By Claudia Jacob and Aimee Dickinson
Interview Editors, Claudia Jacob and Aimee Dickinson, speak to recent Durham alumnus and Studytuber, Jack Edwards, about his new book The Uni-Verse. With over 230,000 subscribers on his YouTube channel, Jack explains the inspiration behind the book, his desire to increase accessibility in higher education and his advice for incoming freshers.
Having created YouTube videos throughout his undergraduate degree in English Literature at Durham, Jack Edwards has gone on to write a university survival guide, designed to address “the human issues that real students have”. As a first-generation, state school-educated student, Jack is passionate about representing the university experience as diversely as possible, choosing to include various contributors who cover subjects that he may be less familiar with. As he states, “it’s not really a social commentary, it’s more practical tips about university”.
Jack explains that his YouTube channel was created before he went to university, since he felt “absolutely terrified” at the prospect of such a big life change, not knowing many people who had been to university before. His videos have covered a wide variety of topics; from more educational videos, advising his audience about how to write the perfect personal statement, to daily vlogs which reveal the day to day life of a Durham student.
He goes on to tell us that the book came about somewhat unexpectedly. Someone who had watched his videos was doing work experience at Harper Collins (his publishers), who were planning on putting together a university lifestyle guide using input from lecturers and academic staff. It was suggested that they have a look at Jack’s YouTube channel for inspiration, but instead they decided to ask him to write the whole thing. He adds humorously that when he received the email, he remembers thinking: “If this is a scam, it’s a really elaborate one!”
He explains to us that he felt that “the university survival guides which were already in existence were quite dated and unrealistic”, adding that he wanted his book to sound more like it was written by a friend, rather than a guru. He also explained that if this was going to be the “ultimate guide to university” he was aware that it needed to represent “more than just [his] experience”. “I wanted to amplify the voices of those who don’t have the platform that I’m lucky enough to have”, he adds. With this in mind, he made sure to include contributors from different universities and different backgrounds in an effort to ensure the book’s inclusivity and prevent it from becoming too Durham-centric. He explains that if he felt he was not “the most qualified person to give advice” on a particular topic, he “would reach out straight away”, whether that be including a section on vegan recipes or the experiences of those studying in London, to ensure the book appealed to as many people as possible.

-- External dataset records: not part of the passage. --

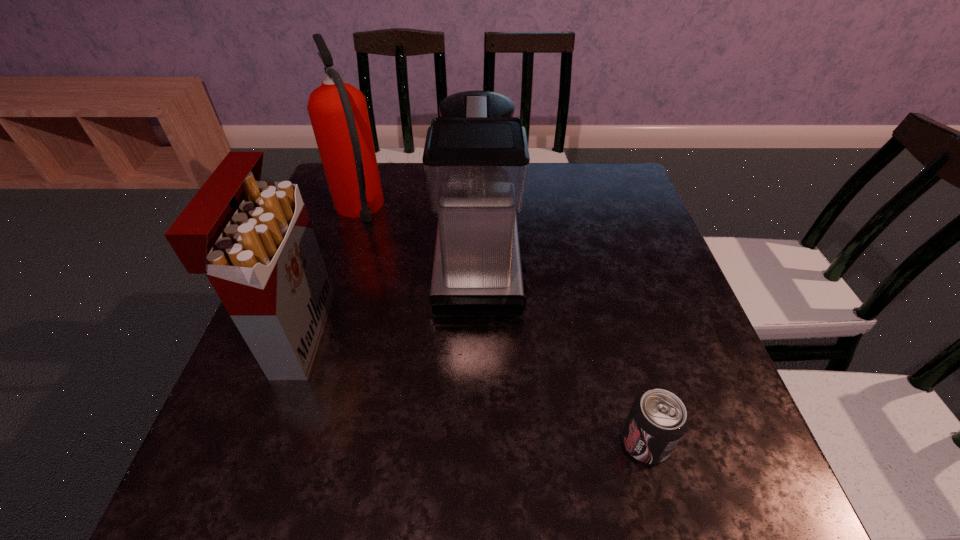 In the image, there is a desktop. At what (x,y) coordinates should I click in order to perform the action: click on vacant space at the left edge. Please return your answer as a coordinate pair (x, y). Looking at the image, I should click on (327, 222).

In the image, there is a desktop. Where is `vacant space at the right edge`? Image resolution: width=960 pixels, height=540 pixels. vacant space at the right edge is located at coordinates (655, 226).

This screenshot has width=960, height=540. I want to click on free space at the near left corner of the desktop, so click(199, 490).

Where is `vacant area at the far right corner`? This screenshot has width=960, height=540. vacant area at the far right corner is located at coordinates (618, 202).

Where is `blank region between the nearest object and the fire extinguisher`? blank region between the nearest object and the fire extinguisher is located at coordinates (502, 326).

The height and width of the screenshot is (540, 960). In order to click on unoccupied position between the coffee maker and the nearest object in this screenshot , I will do `click(562, 353)`.

This screenshot has width=960, height=540. Identify the location of empty space that is in between the coffee maker and the cigarette case. (389, 299).

Locate an element on the screen. The height and width of the screenshot is (540, 960). free space between the third object from left to right and the cigarette case is located at coordinates coord(389,299).

Image resolution: width=960 pixels, height=540 pixels. What are the coordinates of `free point between the fire extinguisher and the second object from right to left` in the screenshot? It's located at (419, 237).

Where is `vacant area that lies between the fire extinguisher and the nearest object`? The width and height of the screenshot is (960, 540). vacant area that lies between the fire extinguisher and the nearest object is located at coordinates (502, 326). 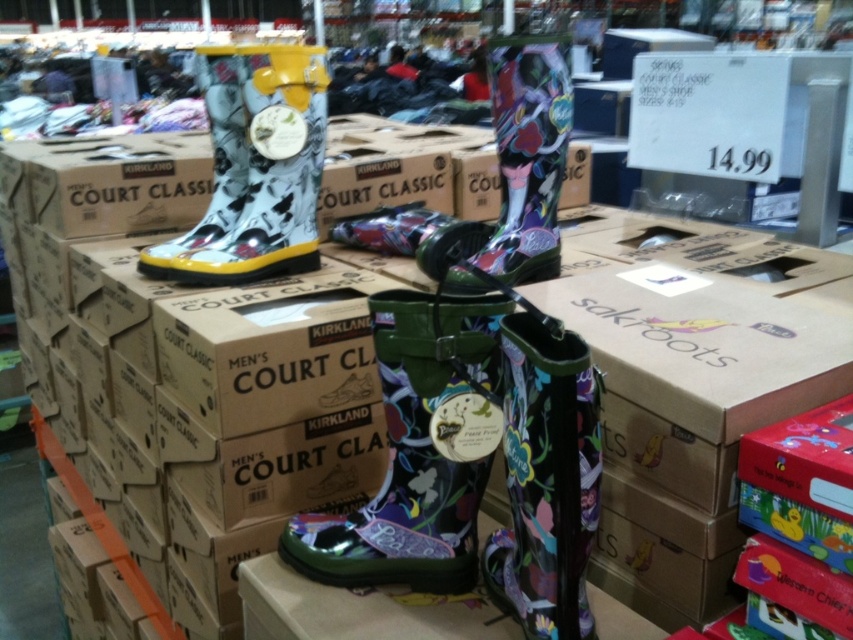 You are a customer in the store and want to find the green glossy rain boot at center. According to the store layout, where should you look relative to the white rain boots on the left?

The green glossy rain boot at center is located to the right of the white rain boots on the left, as it is positioned at point 0.703 on the x axis which is further to the right compared to the white rain boots.

You are a customer trying to choose between the green glossy rain boot at center and the matte rubber boot at upper left. If you want a wider boot, which one should you pick?

The green glossy rain boot at center has a larger width than the matte rubber boot at upper left, so you should pick the green glossy rain boot at center. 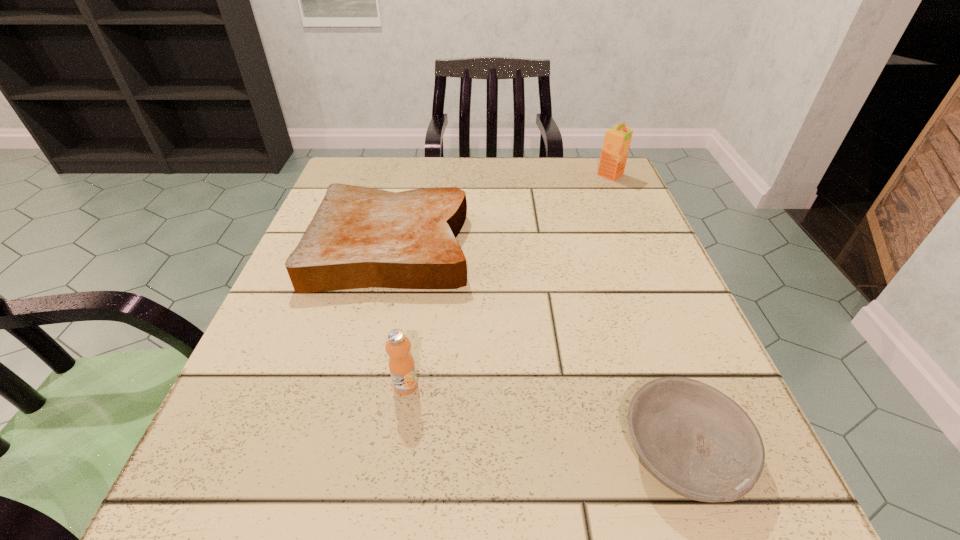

When asked what his favourite part of the writing experience was, he revealed that he had learned a lot about weird and wacky societies at various universities, including an IKEA Appreciation society and a Custard Wrestling society (at Cardiff for anyone who’s interested!). He also got his audience involved, albeit without their knowledge, by asking them to answer questions over Twitter which he then included in various chapters. The hardest part, unsurprisingly, was “fitting it around my degree”, although Jack explained that his editors were very flexible in terms of deadlines.
With the brainstorming and writing process spanning from March 2019 to August 2020, Jack explains that aspects of The Uni-Verse had to be re-considered in light of the Coronavirus outbreak. He adds that “a lot of publishers may have had to reread some of the books that they’d approved previously” to be sensitive to the current circumstances, explaining, for example, that one of his jokes about “the average age on a cruise ship” unsurprisingly had to be amended.
In light of the current restrictions which university students face, Jack is hopeful that his book can be especially helpful, particularly for students who were unable to attend university open days and may have looked to StudyTubers to try and find some reassurance. He adds, “I have a lot of respect for those who are giving uni a go this year”. When asked about the reaction to the book, Jack was delighted by the positive response. He notes that some people were curious as to why he often mentions the fact that he’s state school-educated, explaining that “maybe it’s a Durham thing, but for me it was a massive part of my identity and my experience at Durham”. He is therefore excited for the chance to “give people the advice I would’ve wanted”, stating that “the primary audience for this [book] is probably first-generation, state school kids, which is me”.
Jack concluded by giving us his advice for students this upcoming year. “The biggest message I want people to take away from the book is that you can do it. If university is a goal that you have then don’t let anything stand in your way of getting there; whether that’s internal mental battles that tell you you don’t belong there, whether you have imposter syndrome, whether your mental health doesn’t feel strong enough to deal with a big life change, or whether it’s external barriers like class disparity or inequality, lack of privilege…I hope that this book gives you all the tools to be like, I can do this, all the information I need is in this handbook, now I can focus on the academics.”